Estupefacto, a segurar o chuveiro ligado com uma mão e esticando o braço mais próximo, o Pedro não disse uma palavra e atendeu prontamente o meu pedido.
Da minha parte um pedido de desculpas pela invasão da privacidade, uma palavra de agradecimento, e o fechar das cortinas. Deixei o Pedro para trás a tomar tranquilamente (espero) o seu duche e regressei à sala de trabalho.
Reporta-se a este acontecimento com naturalidade e como algo engraçado, de quem tem uma história para contar:
«- Achava que se tinha esquecido de alguma coisa na casa de banho, mas nuca pensei que me fosse tirar sangue.»
Sábado, 20h30, tínhamos acabado de começar a jantar na nossa sala de trabalho (uma sala onde não se come, salvo raras excepções), quando o Pedro bateu à porta. A sala de trabalho, como o próprio nome indica é uma sala reservada ao trabalho, onde está afixado um quadro com o nome dos doentes e outras informações relevantes, onde se guardam processos clínicos, onde os enfermeiros efectuam os registos de enfermagem, onde médicos e enfermeiros partilham informações dos doentes, onde os enfermeiros se reúnem para a passagem de turno. Mas é também um sítio reservado aos enfermeiros para brincarem, conversarem, desabafarem, fumarem um cigarro (ás escondidas) e onde habitualmente, e sobretudo à noite, pela madrugada fora se vê televisão e se ouve música…

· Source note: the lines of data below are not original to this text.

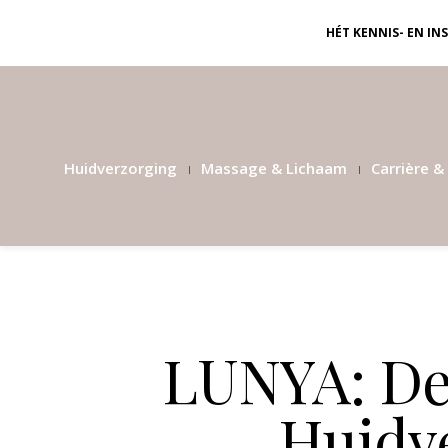
HÉT KENNIS- EN I
Huidverzorging
Massage & Lichaam
Carrière & 
LUNYA: De
Huidv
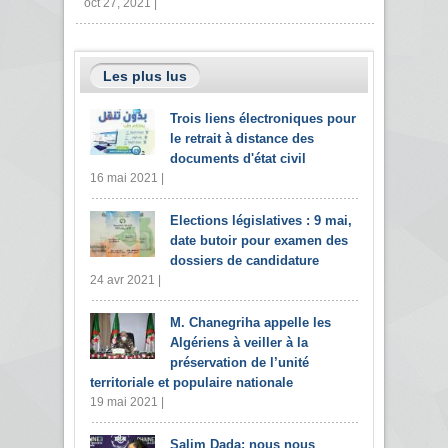
oct 27, 2021 |
Les plus lus
Trois liens électroniques pour
le retrait à distance des
documents d'état civil
16 mai 2021 |
Elections législatives : 9 mai,
date butoir pour examen des
dossiers de candidature
24 avr 2021 |
M. Chanegriha appelle les
Algériens à veiller à la
préservation de l’unité
territoriale et populaire nationale
19 mai 2021 |
Salim Dada: nous nous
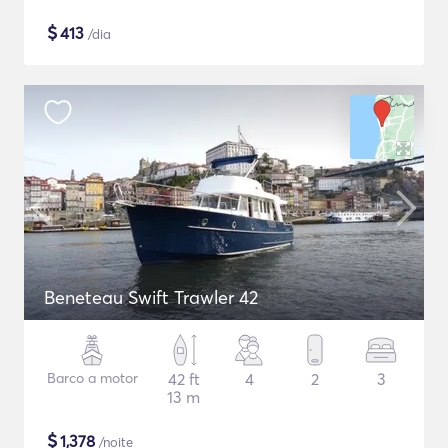
$
413
/dia
Beneteau Swift Trawler 42
Barco a motor
42 ft
4
2
3
13 m
$
1,378
/noite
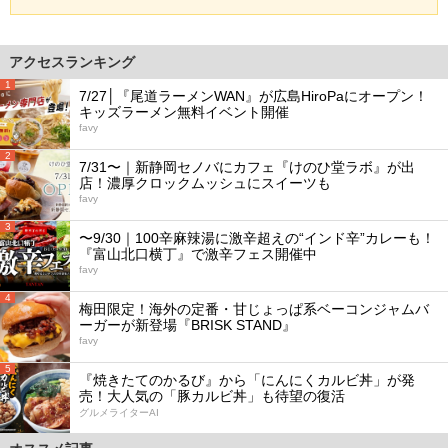
アクセスランキング
1
7/27│『尾道ラーメンWAN』が広島HiroPaにオープン！
キッズラーメン無料イベント開催
favy
2
7/31〜｜新静岡セノバにカフェ『けのひ堂ラボ』が出
店！濃厚クロックムッシュにスイーツも
favy
3
〜9/30｜100辛麻辣湯に激辛超えの“インド辛”カレーも！
『富山北口横丁』で激辛フェス開催中
favy
4
梅田限定！海外の定番・甘じょっぱ系ベーコンジャムバ
ーガーが新登場『BRISK STAND』
favy
5
『焼きたてのかるび』から「にんにくカルビ丼」が発
売！大人気の「豚カルビ丼」も待望の復活
グルメライターAI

Quando o Pedro bateu à porta estava em cima da mesa um pacote de bolachas que ele vislumbrou de imediato, enquanto nos questionava acerca de algo. Sem vergonha, pediu:
« – Têm de me dar uma bolacha dessas que eu gosto muito!»
Em tom de brincadeira: « – Não sei! Pode comer chocolates?!
- Claro que posso! Porque é que não havia de poder?»
E lá comeu as bolachas que lhe apeteceu.
Passado cerca de 20 minutos bateu novamente à porta encostada.
« – Sim!»
Em cima da mesa, três diospiros.
« – Não quero diospiro, não aprecio muito.
– Eu adoro diospiros!
– Está-nos a dizer que quer um diospiro, é isso?
– Não, obrigado!
– Vá sente-se lá aí e coma!
– Não, não. Obrigado a sério!»
A medo,
«– Sabem eu não sei arranjar diospiros, a minha mãe é que me costuma sempre arranjar. A sério!»
Três pessoas incrédulas a olharem para ele, como quem desaprova totalmente o que acaba de ouvir.
« – Sente-se lá aí, que vamos ensiná-lo a arranjar um diospiro com uma colher de sobremesa.»
Apesar do Pedro até ter transpirado e não se ter saído nem muito bem nem muito mal, lá se deliciou com o diospiro…
E pelos vistos, ficou com mais uma história para contar.
E nós também…
A Enfermagem tem “destas pequenas coisas, mil e um pormenores que nem grandiosos nem espectaculares mas que dão sentido”, ainda que por vezes invisível, a muitas coisas.
Cada doente deixa, de um modo ou de outro, as suas características, as suas marcas próprias, únicas, verdadeiramente suas e que nós “enquanto enfermeiros - privilegiados da relação” assimilamos, ao termos acesso, na prática dos cuidados, ao que de mais íntimo há na vida das pessoas.